*** INPUT DATA ***

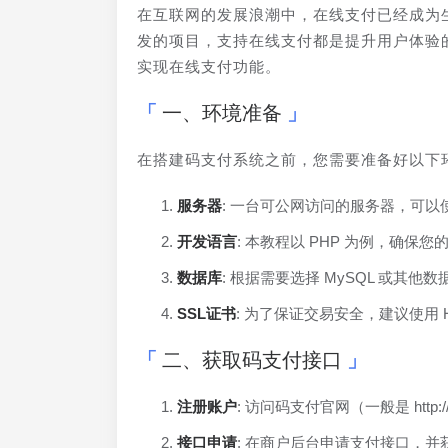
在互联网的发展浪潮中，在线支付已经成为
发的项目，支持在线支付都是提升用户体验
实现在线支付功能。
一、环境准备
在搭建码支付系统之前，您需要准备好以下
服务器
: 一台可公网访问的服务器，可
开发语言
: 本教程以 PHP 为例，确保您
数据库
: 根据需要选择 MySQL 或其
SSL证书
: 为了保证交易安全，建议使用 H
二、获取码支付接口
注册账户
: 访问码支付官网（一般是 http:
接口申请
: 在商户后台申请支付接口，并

***
*** INPUT DATA ***

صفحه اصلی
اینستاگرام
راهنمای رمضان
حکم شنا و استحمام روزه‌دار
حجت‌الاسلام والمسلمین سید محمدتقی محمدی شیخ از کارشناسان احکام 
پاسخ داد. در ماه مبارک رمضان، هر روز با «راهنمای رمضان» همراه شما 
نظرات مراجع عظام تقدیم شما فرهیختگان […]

***
*** INPUT DATA ***

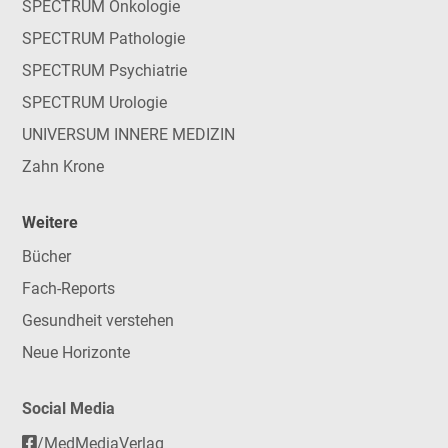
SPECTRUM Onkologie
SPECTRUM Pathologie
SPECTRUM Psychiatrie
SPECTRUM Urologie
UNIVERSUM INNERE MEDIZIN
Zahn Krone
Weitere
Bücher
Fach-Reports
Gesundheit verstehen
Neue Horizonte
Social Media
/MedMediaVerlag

***

## AIM OF THE EXERCISE
Some of the data mentions "رمضان". Copy every line where it does.

## WRITTEN SOLUTION
راهنمای رمضان
پاسخ داد. در ماه مبارک رمضان، هر روز با «راهنمای رمضان» همراه شما 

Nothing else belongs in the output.